--- SOURCE MATERIAL ---

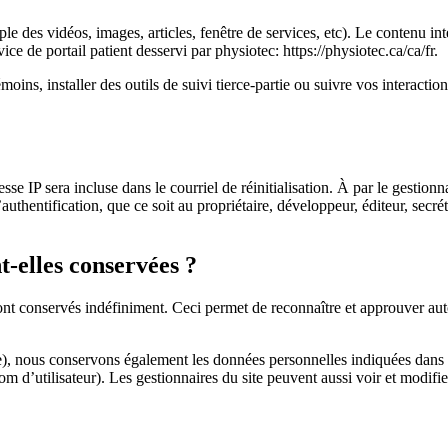
le des vidéos, images, articles, fenêtre de services, etc). Le contenu in
rvice de portail patient desservi par physiotec: https://physiotec.ca/ca/fr.
émoins, installer des outils de suivi tierce-partie ou suivre vos interact
se IP sera incluse dans le courriel de réinitialisation. À par le gestionn
uthentification, que ce soit au propriétaire, développeur, éditeur, secré
-elles conservées ?
t conservés indéfiniment. Ceci permet de reconnaître et approuver auto
sible), nous conservons également les données personnelles indiquées dans 
m d’utilisateur). Les gestionnaires du site peuvent aussi voir et modifie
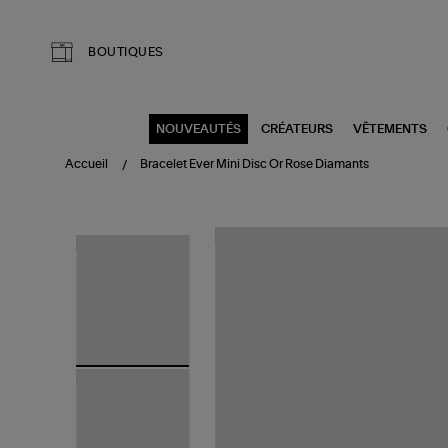
Aller au contenu principal
BOUTIQUES
NOUVEAUTÉS
CRÉATEURS
VÊTEMENTS
Accueil
Bracelet Ever Mini Disc Or Rose Diamants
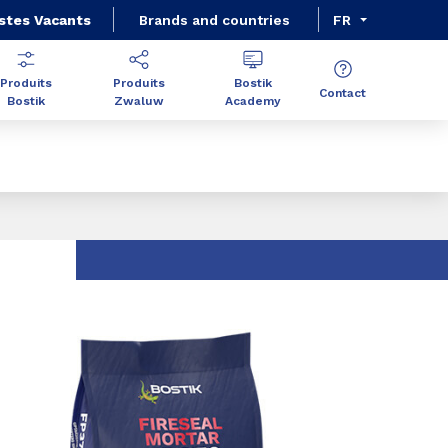
stes Vacants
Brands and countries
FR
Produits
Produits
Bostik
Contact
Bostik
Zwaluw
Academy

---

AIM OF THE TASK:
Repeat every entry above precisely, leaving each picture out.

SOLUTION:
le des vidéos, images, articles, fenêtre de services, etc). Le contenu in
rvice de portail patient desservi par physiotec: https://physiotec.ca/ca/fr.
émoins, installer des outils de suivi tierce-partie ou suivre vos interact
se IP sera incluse dans le courriel de réinitialisation. À par le gestionn
uthentification, que ce soit au propriétaire, développeur, éditeur, secré
-elles conservées ?
t conservés indéfiniment. Ceci permet de reconnaître et approuver auto
sible), nous conservons également les données personnelles indiquées dans 
m d’utilisateur). Les gestionnaires du site peuvent aussi voir et modifie
Aller au contenu principal
BOUTIQUES
NOUVEAUTÉS
CRÉATEURS
VÊTEMENTS
Accueil
Bracelet Ever Mini Disc Or Rose Diamants
stes Vacants
Brands and countries
FR
Produits
Produits
Bostik
Contact
Bostik
Zwaluw
Academy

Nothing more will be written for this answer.